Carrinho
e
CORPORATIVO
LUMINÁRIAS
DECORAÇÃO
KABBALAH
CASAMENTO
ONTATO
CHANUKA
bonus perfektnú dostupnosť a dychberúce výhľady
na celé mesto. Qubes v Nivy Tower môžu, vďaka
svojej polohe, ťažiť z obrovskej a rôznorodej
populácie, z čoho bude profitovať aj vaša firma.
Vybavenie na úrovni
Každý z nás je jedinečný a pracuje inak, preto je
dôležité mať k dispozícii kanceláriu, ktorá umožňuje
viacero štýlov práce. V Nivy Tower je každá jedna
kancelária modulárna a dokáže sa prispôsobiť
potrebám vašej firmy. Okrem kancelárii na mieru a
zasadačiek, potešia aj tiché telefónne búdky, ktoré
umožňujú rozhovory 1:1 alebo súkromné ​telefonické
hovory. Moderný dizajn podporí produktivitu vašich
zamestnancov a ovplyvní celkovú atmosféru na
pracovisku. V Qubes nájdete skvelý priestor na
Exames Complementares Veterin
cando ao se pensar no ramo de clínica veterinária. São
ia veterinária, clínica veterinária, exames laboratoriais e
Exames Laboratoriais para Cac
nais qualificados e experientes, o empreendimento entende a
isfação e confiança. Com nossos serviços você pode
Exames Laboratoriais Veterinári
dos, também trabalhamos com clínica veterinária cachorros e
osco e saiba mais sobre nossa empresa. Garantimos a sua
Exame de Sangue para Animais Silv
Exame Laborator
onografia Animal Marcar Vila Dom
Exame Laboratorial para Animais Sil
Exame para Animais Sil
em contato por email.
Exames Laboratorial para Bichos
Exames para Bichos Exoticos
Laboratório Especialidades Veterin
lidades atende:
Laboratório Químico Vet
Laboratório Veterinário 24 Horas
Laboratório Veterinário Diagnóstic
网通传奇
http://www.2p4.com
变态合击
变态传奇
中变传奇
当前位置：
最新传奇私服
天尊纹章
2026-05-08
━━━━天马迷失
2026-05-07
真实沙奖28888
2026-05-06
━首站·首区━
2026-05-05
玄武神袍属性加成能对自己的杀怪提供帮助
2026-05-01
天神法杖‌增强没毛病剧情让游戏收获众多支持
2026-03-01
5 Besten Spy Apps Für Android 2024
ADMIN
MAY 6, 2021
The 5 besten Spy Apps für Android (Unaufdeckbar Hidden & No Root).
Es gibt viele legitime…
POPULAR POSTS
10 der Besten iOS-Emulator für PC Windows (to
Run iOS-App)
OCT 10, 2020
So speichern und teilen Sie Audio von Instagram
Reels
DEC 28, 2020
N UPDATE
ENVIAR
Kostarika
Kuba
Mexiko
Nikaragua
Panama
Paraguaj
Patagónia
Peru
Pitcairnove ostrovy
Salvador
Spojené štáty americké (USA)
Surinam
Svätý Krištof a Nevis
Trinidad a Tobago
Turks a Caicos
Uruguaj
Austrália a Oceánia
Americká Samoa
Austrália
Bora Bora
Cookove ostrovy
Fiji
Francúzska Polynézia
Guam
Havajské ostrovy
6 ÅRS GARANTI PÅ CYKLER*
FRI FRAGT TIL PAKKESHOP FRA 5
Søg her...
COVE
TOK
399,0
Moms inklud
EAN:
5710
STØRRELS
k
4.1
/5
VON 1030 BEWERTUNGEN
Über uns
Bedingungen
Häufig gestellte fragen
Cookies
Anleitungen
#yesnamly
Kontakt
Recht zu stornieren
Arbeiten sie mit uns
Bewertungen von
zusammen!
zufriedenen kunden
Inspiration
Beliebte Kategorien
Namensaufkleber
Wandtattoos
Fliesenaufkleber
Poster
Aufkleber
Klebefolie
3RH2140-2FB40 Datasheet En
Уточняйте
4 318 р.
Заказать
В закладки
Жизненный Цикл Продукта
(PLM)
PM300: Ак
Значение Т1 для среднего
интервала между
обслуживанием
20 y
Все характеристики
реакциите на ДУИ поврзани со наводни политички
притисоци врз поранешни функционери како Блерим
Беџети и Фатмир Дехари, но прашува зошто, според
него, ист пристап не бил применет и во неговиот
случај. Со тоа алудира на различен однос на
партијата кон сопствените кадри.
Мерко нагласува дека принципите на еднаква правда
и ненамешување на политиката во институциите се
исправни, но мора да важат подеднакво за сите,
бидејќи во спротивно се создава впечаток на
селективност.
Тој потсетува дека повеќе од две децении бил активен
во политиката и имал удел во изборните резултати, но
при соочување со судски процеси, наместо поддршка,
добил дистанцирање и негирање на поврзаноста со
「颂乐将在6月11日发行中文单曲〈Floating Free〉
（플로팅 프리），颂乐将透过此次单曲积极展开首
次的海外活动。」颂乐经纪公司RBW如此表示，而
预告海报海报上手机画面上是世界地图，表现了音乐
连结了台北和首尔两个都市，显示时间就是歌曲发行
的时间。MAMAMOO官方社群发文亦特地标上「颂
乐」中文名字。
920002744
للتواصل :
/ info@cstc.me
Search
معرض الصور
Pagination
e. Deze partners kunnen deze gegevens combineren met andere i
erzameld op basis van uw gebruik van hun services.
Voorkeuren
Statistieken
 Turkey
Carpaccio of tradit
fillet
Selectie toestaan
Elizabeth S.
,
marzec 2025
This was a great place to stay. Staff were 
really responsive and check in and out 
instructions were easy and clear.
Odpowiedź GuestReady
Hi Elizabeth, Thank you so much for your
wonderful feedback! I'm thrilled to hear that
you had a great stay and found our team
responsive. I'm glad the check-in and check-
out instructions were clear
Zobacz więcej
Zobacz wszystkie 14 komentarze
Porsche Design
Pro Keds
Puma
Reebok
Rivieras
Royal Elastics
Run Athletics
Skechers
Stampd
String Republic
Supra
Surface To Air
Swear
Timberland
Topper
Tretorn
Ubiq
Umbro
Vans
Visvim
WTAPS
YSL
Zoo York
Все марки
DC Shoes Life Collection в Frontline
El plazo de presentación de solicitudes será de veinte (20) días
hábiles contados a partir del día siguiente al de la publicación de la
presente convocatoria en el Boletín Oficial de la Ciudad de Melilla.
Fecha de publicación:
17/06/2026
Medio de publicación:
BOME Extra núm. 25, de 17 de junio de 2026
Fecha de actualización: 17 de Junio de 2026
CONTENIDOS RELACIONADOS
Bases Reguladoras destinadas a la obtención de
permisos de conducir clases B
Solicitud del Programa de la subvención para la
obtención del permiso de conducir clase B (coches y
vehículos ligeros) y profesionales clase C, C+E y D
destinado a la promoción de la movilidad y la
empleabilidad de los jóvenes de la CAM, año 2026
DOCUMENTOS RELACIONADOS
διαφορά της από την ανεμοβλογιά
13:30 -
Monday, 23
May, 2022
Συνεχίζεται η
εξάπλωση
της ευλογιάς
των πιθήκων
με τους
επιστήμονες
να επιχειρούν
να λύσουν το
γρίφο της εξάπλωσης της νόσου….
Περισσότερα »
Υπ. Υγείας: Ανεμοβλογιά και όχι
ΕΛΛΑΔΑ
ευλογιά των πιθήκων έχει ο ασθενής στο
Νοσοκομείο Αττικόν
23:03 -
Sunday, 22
——
EXERCISE GOAL: Reproduce all the records, exactly and in full.

YOUR SOLUTION:
Carrinho
e
CORPORATIVO
LUMINÁRIAS
DECORAÇÃO
KABBALAH
CASAMENTO
ONTATO
CHANUKA
bonus perfektnú dostupnosť a dychberúce výhľady
na celé mesto. Qubes v Nivy Tower môžu, vďaka
svojej polohe, ťažiť z obrovskej a rôznorodej
populácie, z čoho bude profitovať aj vaša firma.
Vybavenie na úrovni
Každý z nás je jedinečný a pracuje inak, preto je
dôležité mať k dispozícii kanceláriu, ktorá umožňuje
viacero štýlov práce. V Nivy Tower je každá jedna
kancelária modulárna a dokáže sa prispôsobiť
potrebám vašej firmy. Okrem kancelárii na mieru a
zasadačiek, potešia aj tiché telefónne búdky, ktoré
umožňujú rozhovory 1:1 alebo súkromné ​telefonické
hovory. Moderný dizajn podporí produktivitu vašich
zamestnancov a ovplyvní celkovú atmosféru na
pracovisku. V Qubes nájdete skvelý priestor na
Exames Complementares Veterin
cando ao se pensar no ramo de clínica veterinária. São
ia veterinária, clínica veterinária, exames laboratoriais e
Exames Laboratoriais para Cac
nais qualificados e experientes, o empreendimento entende a
isfação e confiança. Com nossos serviços você pode
Exames Laboratoriais Veterinári
dos, também trabalhamos com clínica veterinária cachorros e
osco e saiba mais sobre nossa empresa. Garantimos a sua
Exame de Sangue para Animais Silv
Exame Laborator
onografia Animal Marcar Vila Dom
Exame Laboratorial para Animais Sil
Exame para Animais Sil
em contato por email.
Exames Laboratorial para Bichos
Exames para Bichos Exoticos
Laboratório Especialidades Veterin
lidades atende:
Laboratório Químico Vet
Laboratório Veterinário 24 Horas
Laboratório Veterinário Diagnóstic
网通传奇
http://www.2p4.com
变态合击
变态传奇
中变传奇
当前位置：
最新传奇私服
天尊纹章
2026-05-08
━━━━天马迷失
2026-05-07
真实沙奖28888
2026-05-06
━首站·首区━
2026-05-05
玄武神袍属性加成能对自己的杀怪提供帮助
2026-05-01
天神法杖‌增强没毛病剧情让游戏收获众多支持
2026-03-01
5 Besten Spy Apps Für Android 2024
ADMIN
MAY 6, 2021
The 5 besten Spy Apps für Android (Unaufdeckbar Hidden & No Root).
Es gibt viele legitime…
POPULAR POSTS
10 der Besten iOS-Emulator für PC Windows (to
Run iOS-App)
OCT 10, 2020
So speichern und teilen Sie Audio von Instagram
Reels
DEC 28, 2020
N UPDATE
ENVIAR
Kostarika
Kuba
Mexiko
Nikaragua
Panama
Paraguaj
Patagónia
Peru
Pitcairnove ostrovy
Salvador
Spojené štáty americké (USA)
Surinam
Svätý Krištof a Nevis
Trinidad a Tobago
Turks a Caicos
Uruguaj
Austrália a Oceánia
Americká Samoa
Austrália
Bora Bora
Cookove ostrovy
Fiji
Francúzska Polynézia
Guam
Havajské ostrovy
6 ÅRS GARANTI PÅ CYKLER*
FRI FRAGT TIL PAKKESHOP FRA 5
Søg her...
COVE
TOK
399,0
Moms inklud
EAN:
5710
STØRRELS
k
4.1
/5
VON 1030 BEWERTUNGEN
Über uns
Bedingungen
Häufig gestellte fragen
Cookies
Anleitungen
#yesnamly
Kontakt
Recht zu stornieren
Arbeiten sie mit uns
Bewertungen von
zusammen!
zufriedenen kunden
Inspiration
Beliebte Kategorien
Namensaufkleber
Wandtattoos
Fliesenaufkleber
Poster
Aufkleber
Klebefolie
3RH2140-2FB40 Datasheet En
Уточняйте
4 318 р.
Заказать
В закладки
Жизненный Цикл Продукта
(PLM)
PM300: Ак
Значение Т1 для среднего
интервала между
обслуживанием
20 y
Все характеристики
реакциите на ДУИ поврзани со наводни политички
притисоци врз поранешни функционери како Блерим
Беџети и Фатмир Дехари, но прашува зошто, според
него, ист пристап не бил применет и во неговиот
случај. Со тоа алудира на различен однос на
партијата кон сопствените кадри.
Мерко нагласува дека принципите на еднаква правда
и ненамешување на политиката во институциите се
исправни, но мора да важат подеднакво за сите,
бидејќи во спротивно се создава впечаток на
селективност.
Тој потсетува дека повеќе од две децении бил активен
во политиката и имал удел во изборните резултати, но
при соочување со судски процеси, наместо поддршка,
добил дистанцирање и негирање на поврзаноста со
「颂乐将在6月11日发行中文单曲〈Floating Free〉
（플로팅 프리），颂乐将透过此次单曲积极展开首
次的海外活动。」颂乐经纪公司RBW如此表示，而
预告海报海报上手机画面上是世界地图，表现了音乐
连结了台北和首尔两个都市，显示时间就是歌曲发行
的时间。MAMAMOO官方社群发文亦特地标上「颂
乐」中文名字。
920002744
للتواصل :
/ info@cstc.me
Search
معرض الصور
Pagination
e. Deze partners kunnen deze gegevens combineren met andere i
erzameld op basis van uw gebruik van hun services.
Voorkeuren
Statistieken
 Turkey
Carpaccio of tradit
fillet
Selectie toestaan
Elizabeth S.
,
marzec 2025
This was a great place to stay. Staff were 
really responsive and check in and out 
instructions were easy and clear.
Odpowiedź GuestReady
Hi Elizabeth, Thank you so much for your
wonderful feedback! I'm thrilled to hear that
you had a great stay and found our team
responsive. I'm glad the check-in and check-
out instructions were clear
Zobacz więcej
Zobacz wszystkie 14 komentarze
Porsche Design
Pro Keds
Puma
Reebok
Rivieras
Royal Elastics
Run Athletics
Skechers
Stampd
String Republic
Supra
Surface To Air
Swear
Timberland
Topper
Tretorn
Ubiq
Umbro
Vans
Visvim
WTAPS
YSL
Zoo York
Все марки
DC Shoes Life Collection в Frontline
El plazo de presentación de solicitudes será de veinte (20) días
hábiles contados a partir del día siguiente al de la publicación de la
presente convocatoria en el Boletín Oficial de la Ciudad de Melilla.
Fecha de publicación:
17/06/2026
Medio de publicación:
BOME Extra núm. 25, de 17 de junio de 2026
Fecha de actualización: 17 de Junio de 2026
CONTENIDOS RELACIONADOS
Bases Reguladoras destinadas a la obtención de
permisos de conducir clases B
Solicitud del Programa de la subvención para la
obtención del permiso de conducir clase B (coches y
vehículos ligeros) y profesionales clase C, C+E y D
destinado a la promoción de la movilidad y la
empleabilidad de los jóvenes de la CAM, año 2026
DOCUMENTOS RELACIONADOS
διαφορά της από την ανεμοβλογιά
13:30 -
Monday, 23
May, 2022
Συνεχίζεται η
εξάπλωση
της ευλογιάς
των πιθήκων
με τους
επιστήμονες
να επιχειρούν
να λύσουν το
γρίφο της εξάπλωσης της νόσου….
Περισσότερα »
Υπ. Υγείας: Ανεμοβλογιά και όχι
ΕΛΛΑΔΑ
ευλογιά των πιθήκων έχει ο ασθενής στο
Νοσοκομείο Αττικόν
23:03 -
Sunday, 22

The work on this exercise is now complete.